I know where my next $100k is going! ;)

RoboChair
12-12-2016, 16:48
How about this Keith...

https://www.youtube.com/watch?v=A7GoRQBvghk

The fact that it's hand held scares me deeply....

EDIT: WHAT THE HELL, it's actually safe for human flesh?!?!?!?!? http://www.roadandtrack.com/car-culture/classic-cars/videos/a30597/best-rust-remover-laser/

AustinSchuh
13-12-2016, 00:10
Mesa 5124/25 with a +/-10V daughter board.

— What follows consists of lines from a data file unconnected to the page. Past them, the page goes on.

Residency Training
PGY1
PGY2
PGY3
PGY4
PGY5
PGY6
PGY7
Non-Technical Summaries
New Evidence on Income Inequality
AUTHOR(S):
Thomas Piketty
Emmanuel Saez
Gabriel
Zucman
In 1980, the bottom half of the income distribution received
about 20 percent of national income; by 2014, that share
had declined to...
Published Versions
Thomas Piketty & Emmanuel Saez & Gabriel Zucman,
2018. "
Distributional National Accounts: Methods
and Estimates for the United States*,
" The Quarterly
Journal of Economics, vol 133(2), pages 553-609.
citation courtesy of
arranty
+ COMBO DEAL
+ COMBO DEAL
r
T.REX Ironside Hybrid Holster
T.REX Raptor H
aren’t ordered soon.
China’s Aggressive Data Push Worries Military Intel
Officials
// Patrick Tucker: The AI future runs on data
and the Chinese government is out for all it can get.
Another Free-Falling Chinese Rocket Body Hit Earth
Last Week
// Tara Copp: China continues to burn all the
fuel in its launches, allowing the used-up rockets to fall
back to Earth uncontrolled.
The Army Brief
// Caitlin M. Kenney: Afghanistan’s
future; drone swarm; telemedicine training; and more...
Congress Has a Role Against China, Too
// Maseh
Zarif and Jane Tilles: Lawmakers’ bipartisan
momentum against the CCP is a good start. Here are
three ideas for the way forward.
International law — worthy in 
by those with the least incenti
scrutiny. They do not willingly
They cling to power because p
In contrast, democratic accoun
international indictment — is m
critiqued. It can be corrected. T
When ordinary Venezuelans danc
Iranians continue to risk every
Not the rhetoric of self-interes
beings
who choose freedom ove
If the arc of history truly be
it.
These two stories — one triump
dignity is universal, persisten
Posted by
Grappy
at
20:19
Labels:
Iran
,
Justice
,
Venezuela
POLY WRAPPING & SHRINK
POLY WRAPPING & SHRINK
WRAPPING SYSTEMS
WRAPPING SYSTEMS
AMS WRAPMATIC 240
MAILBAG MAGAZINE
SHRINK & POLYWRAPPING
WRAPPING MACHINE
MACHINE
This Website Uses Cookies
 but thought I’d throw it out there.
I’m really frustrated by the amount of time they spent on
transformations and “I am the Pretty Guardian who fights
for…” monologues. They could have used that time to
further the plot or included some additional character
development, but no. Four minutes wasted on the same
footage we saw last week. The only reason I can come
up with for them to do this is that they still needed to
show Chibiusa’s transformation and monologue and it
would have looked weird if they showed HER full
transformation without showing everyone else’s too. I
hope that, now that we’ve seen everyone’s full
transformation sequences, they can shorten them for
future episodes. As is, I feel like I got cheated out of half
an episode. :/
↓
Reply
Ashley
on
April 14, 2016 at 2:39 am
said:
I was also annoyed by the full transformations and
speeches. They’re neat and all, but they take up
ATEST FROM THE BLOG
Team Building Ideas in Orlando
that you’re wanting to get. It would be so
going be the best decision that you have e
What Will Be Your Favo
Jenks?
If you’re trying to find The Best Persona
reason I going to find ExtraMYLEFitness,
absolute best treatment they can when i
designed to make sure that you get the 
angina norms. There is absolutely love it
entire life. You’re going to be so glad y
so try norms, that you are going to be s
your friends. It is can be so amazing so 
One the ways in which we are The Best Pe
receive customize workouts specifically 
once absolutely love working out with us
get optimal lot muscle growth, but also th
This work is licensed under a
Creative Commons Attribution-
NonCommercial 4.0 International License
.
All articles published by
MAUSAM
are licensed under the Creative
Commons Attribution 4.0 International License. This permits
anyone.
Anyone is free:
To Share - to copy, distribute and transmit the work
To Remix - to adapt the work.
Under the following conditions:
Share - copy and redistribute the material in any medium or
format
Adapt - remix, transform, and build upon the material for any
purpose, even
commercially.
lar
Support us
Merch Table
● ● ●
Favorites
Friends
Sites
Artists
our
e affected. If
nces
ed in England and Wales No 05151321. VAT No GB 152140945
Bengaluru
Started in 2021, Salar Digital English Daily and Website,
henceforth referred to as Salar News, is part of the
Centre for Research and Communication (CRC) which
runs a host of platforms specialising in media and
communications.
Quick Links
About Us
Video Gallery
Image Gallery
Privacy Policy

Awesome! That's what we are running. 1 ms cycle with LinuxCNC and it's working great. Ping me if you need any help. I even rebuilt the verilog to support our specific set of daughter boards.

Looks like a fun project!

wireties
13-12-2016, 16:18
Awesome! That's what we are running. 1 ms cycle with LinuxCNC and it's working great. Ping me if you need any help. I even rebuilt the verilog to support our specific set of daughter boards.

Looks like a fun project!

Thanks! I might hit you up for some help. All in Verilog, nothing in VHDL?

AustinSchuh
14-12-2016, 02:25
Thanks! I might hit you up for some help. All in Verilog, nothing in VHDL?

I can't remember. Might have been VDHL. If you dig through the documentation, you can eventually find instructions on how to build a new image, or give me a holler. It took me a solid day to figure it all out. (If you need a prompt response, I'm waaay faster on gchat).